** Opening Input material block **

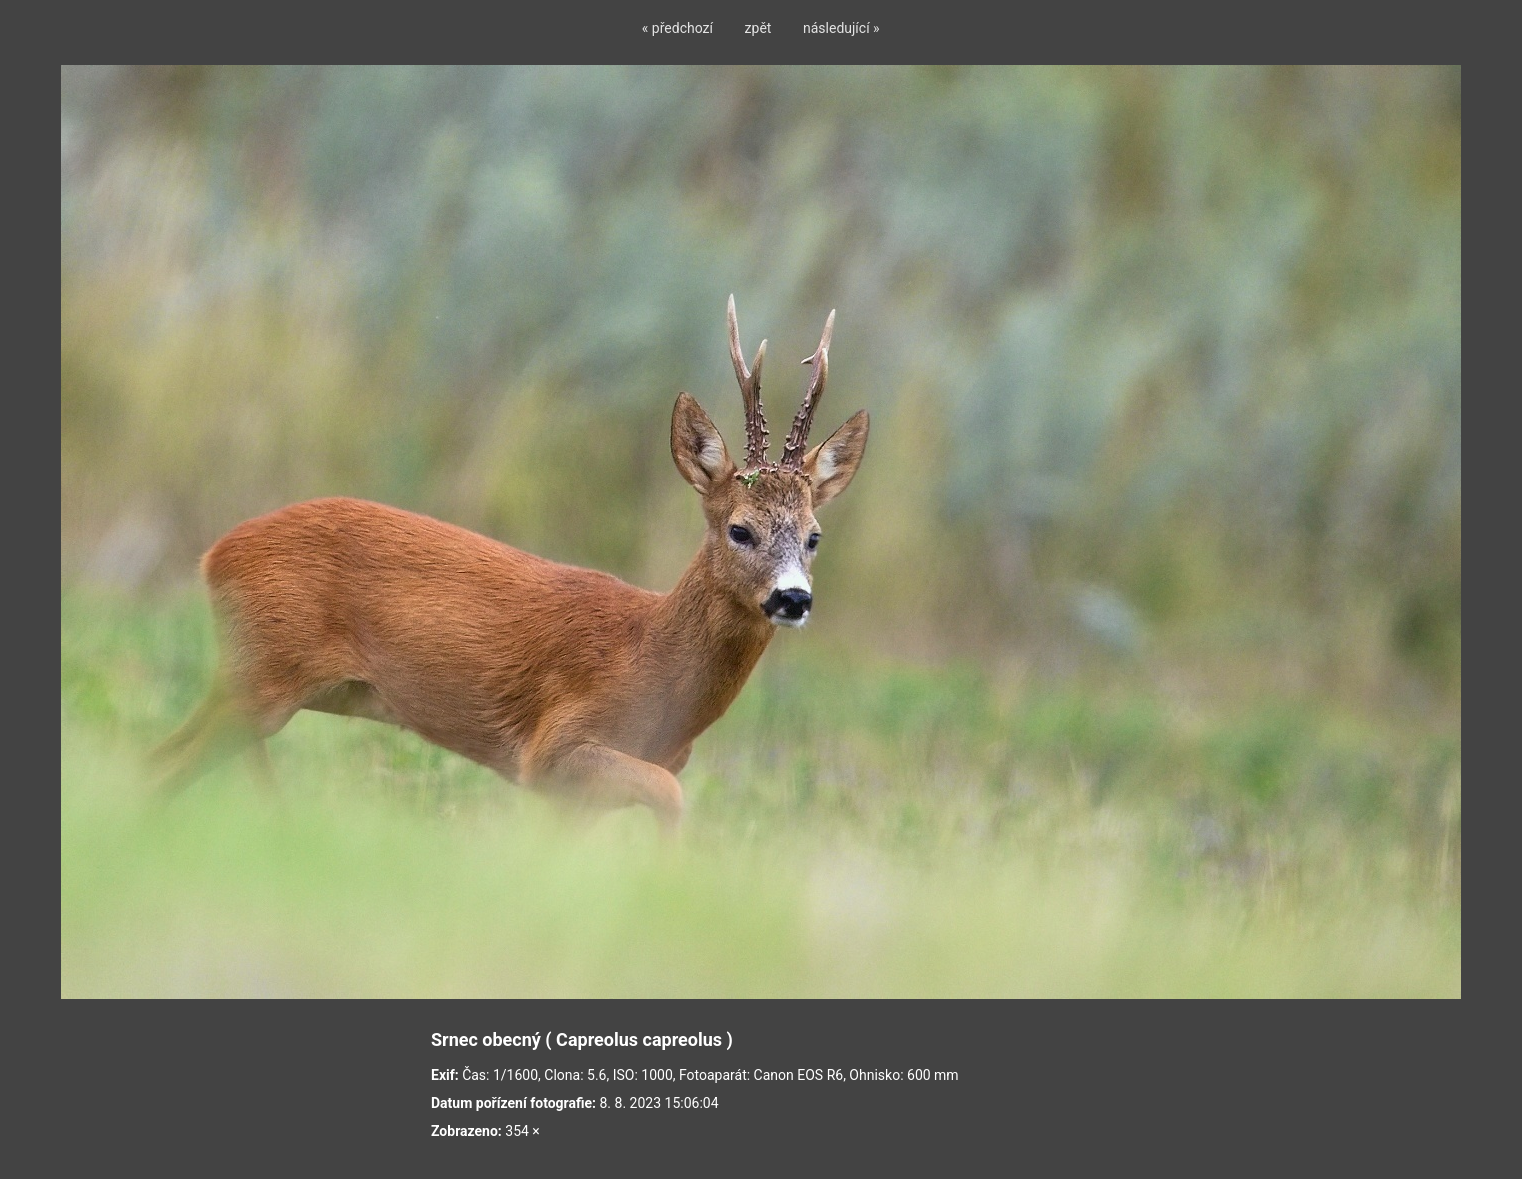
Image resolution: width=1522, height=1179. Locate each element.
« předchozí (677, 28)
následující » (841, 28)
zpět (758, 28)
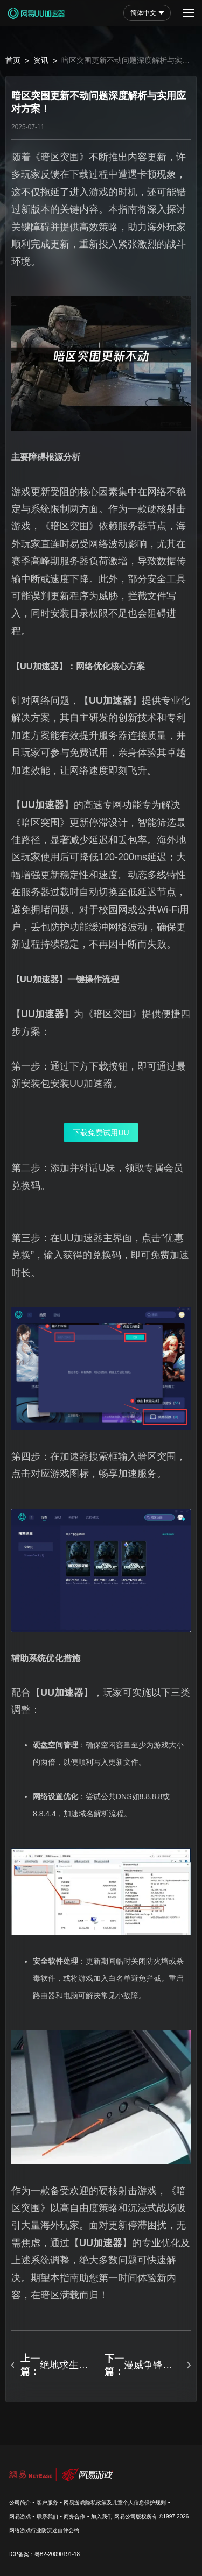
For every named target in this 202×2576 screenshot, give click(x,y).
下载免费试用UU (101, 1132)
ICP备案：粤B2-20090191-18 (44, 2554)
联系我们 (47, 2517)
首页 (12, 60)
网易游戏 (20, 2517)
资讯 (40, 60)
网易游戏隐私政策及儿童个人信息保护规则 (115, 2503)
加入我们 (102, 2517)
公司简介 (20, 2503)
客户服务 (47, 2503)
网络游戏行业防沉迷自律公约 (44, 2530)
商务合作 (74, 2517)
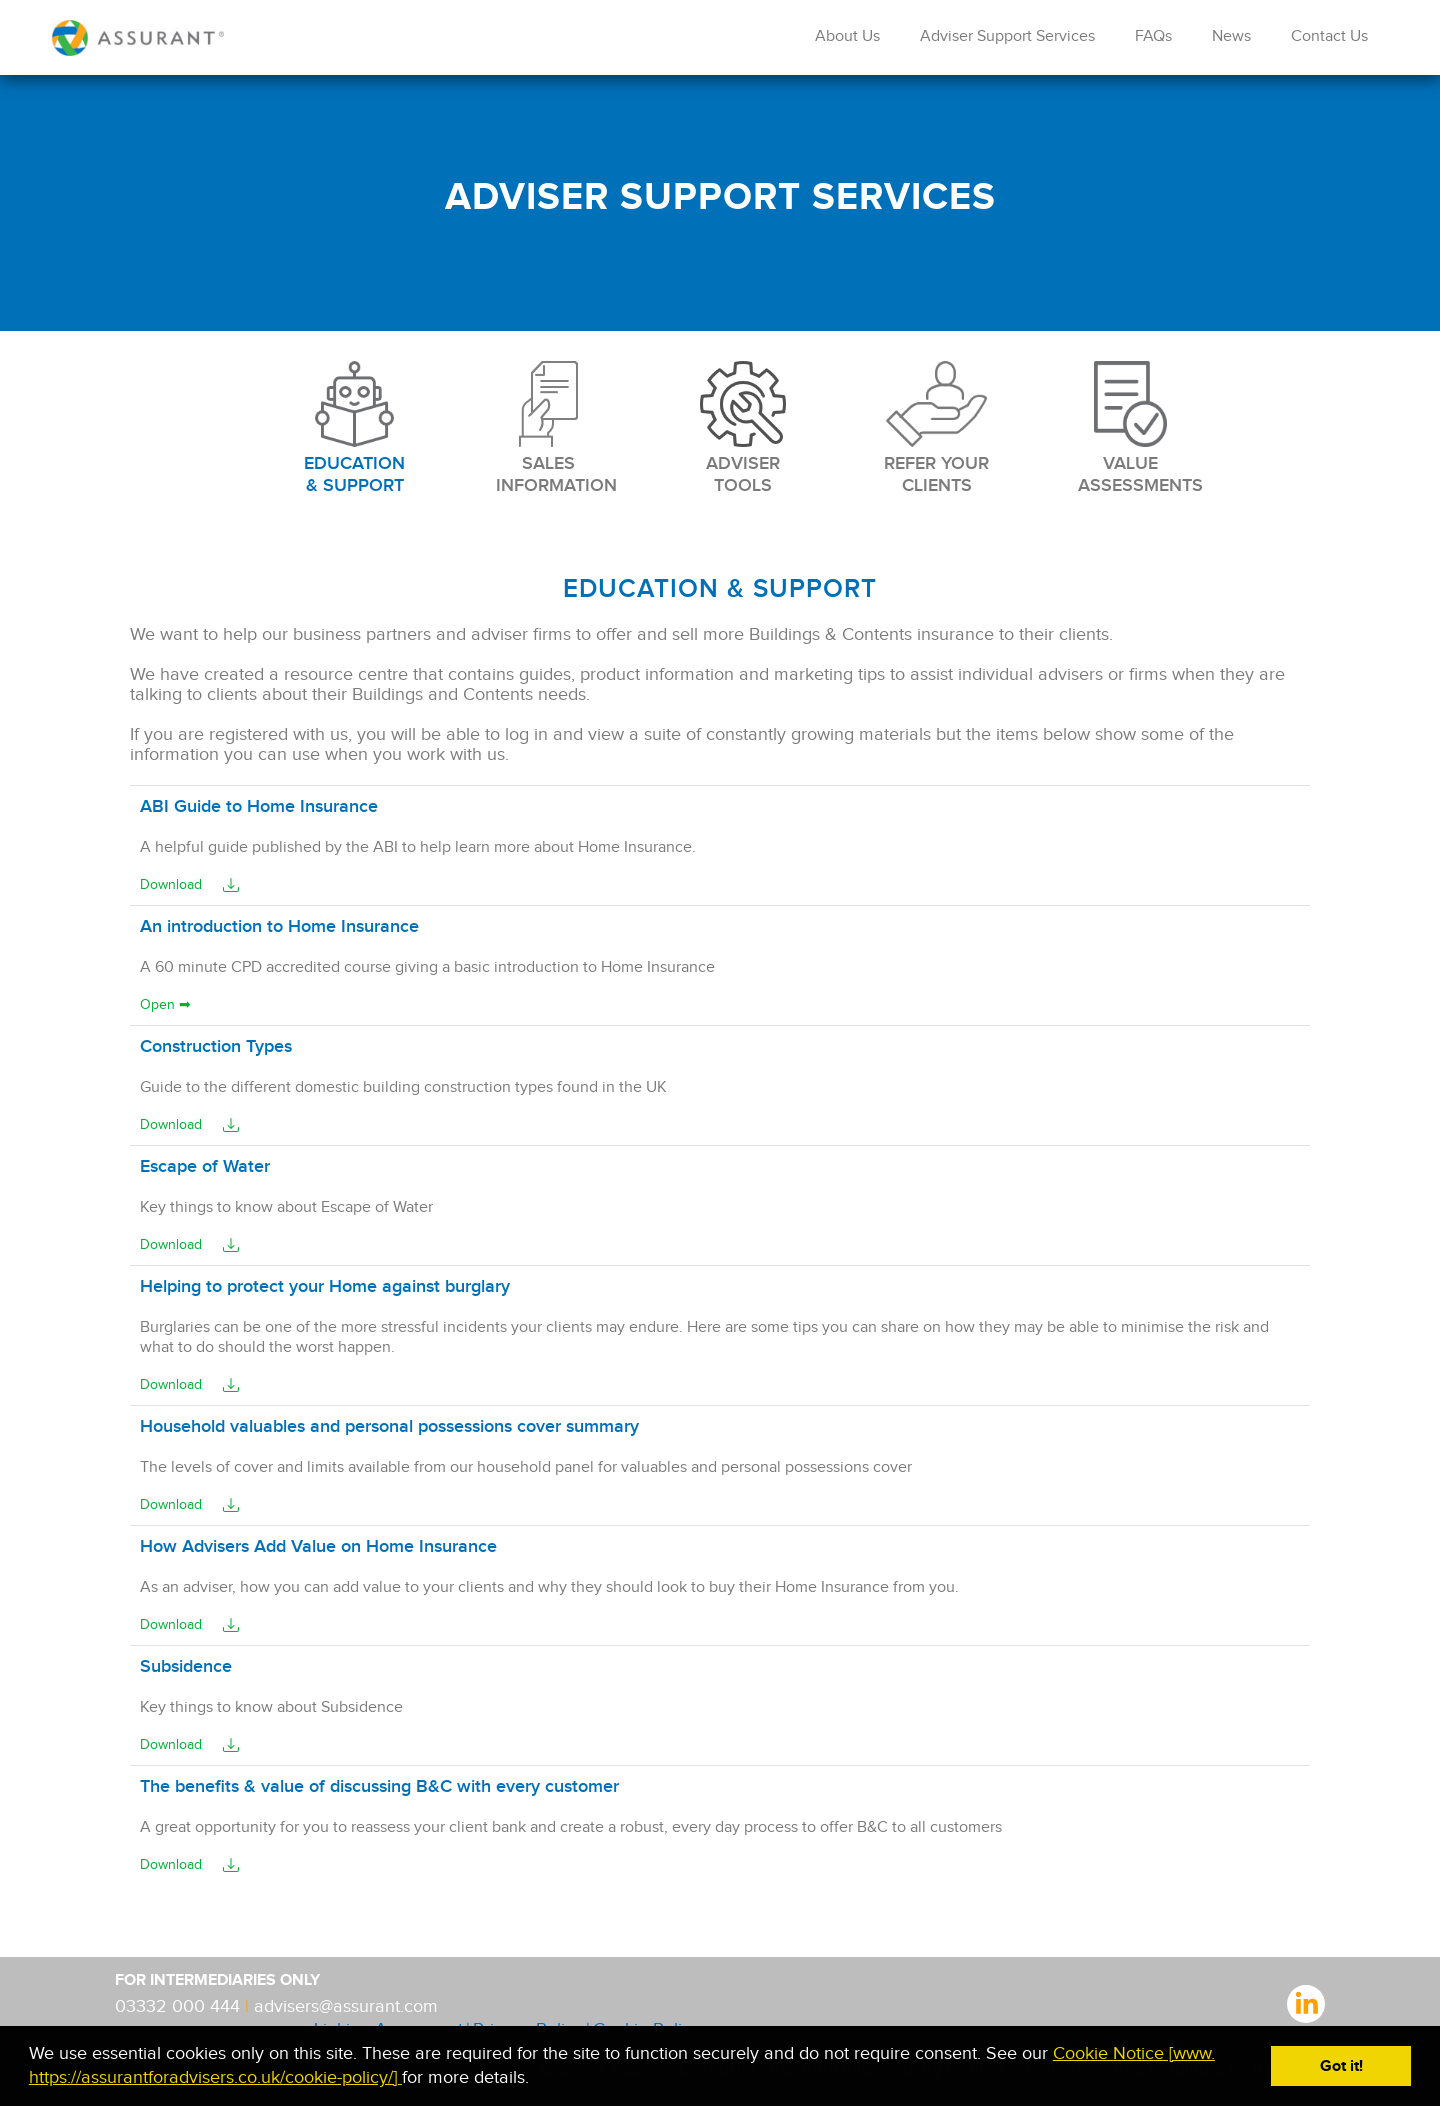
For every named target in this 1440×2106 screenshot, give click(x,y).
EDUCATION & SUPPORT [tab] (354, 428)
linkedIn (1306, 2002)
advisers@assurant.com (346, 2006)
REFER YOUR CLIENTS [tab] (936, 428)
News (1231, 36)
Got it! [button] (1341, 2066)
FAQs (1153, 36)
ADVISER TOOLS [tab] (743, 428)
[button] (537, 2079)
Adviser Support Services (1007, 36)
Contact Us (1329, 36)
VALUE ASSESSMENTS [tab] (1131, 428)
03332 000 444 (180, 2006)
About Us (847, 36)
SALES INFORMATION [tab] (549, 428)
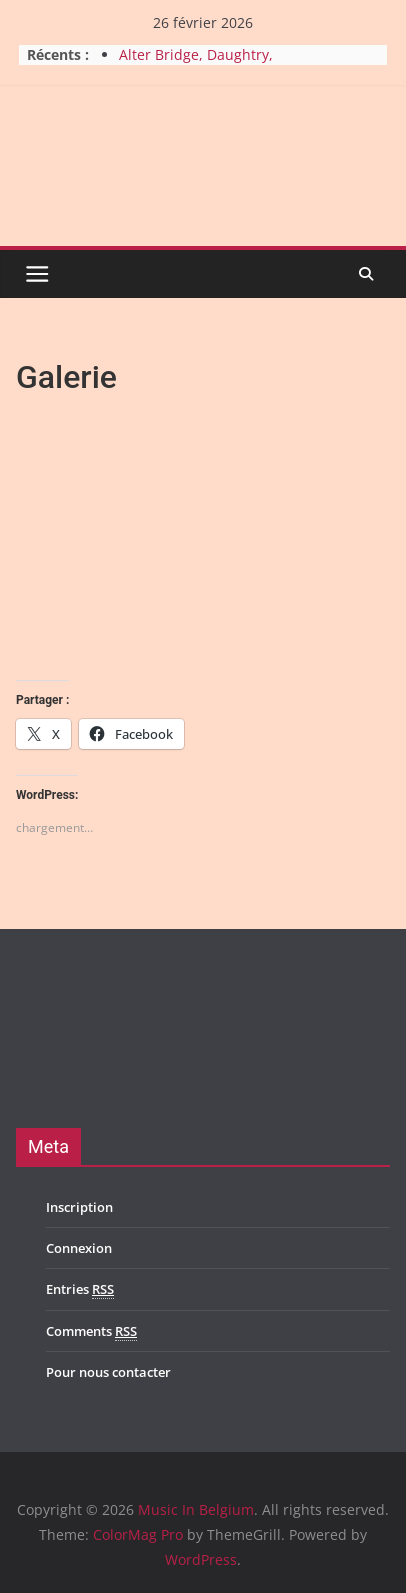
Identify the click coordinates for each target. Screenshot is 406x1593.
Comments (91, 1331)
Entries (80, 1289)
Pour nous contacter (108, 1372)
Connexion (79, 1248)
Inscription (79, 1207)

** Closing Input material block **

What you will do
Every line from the first line of the entries above through the line with "商务合作 (74, 2517)" must be repeated exactly, and pictures must not be.

Completed task
Image resolution: width=1522, height=1179. Locate each element.
« předchozí (677, 28)
následující » (841, 28)
zpět (758, 28)
For every named target in this 202×2576 screenshot, give click(x,y).
下载免费试用UU (101, 1132)
ICP备案：粤B2-20090191-18 (44, 2554)
联系我们 (47, 2517)
首页 (12, 60)
网易游戏 (20, 2517)
资讯 (40, 60)
网易游戏隐私政策及儿童个人信息保护规则 (115, 2503)
加入我们 (102, 2517)
公司简介 (20, 2503)
客户服务 (47, 2503)
网络游戏行业防沉迷自律公约 (44, 2530)
商务合作 (74, 2517)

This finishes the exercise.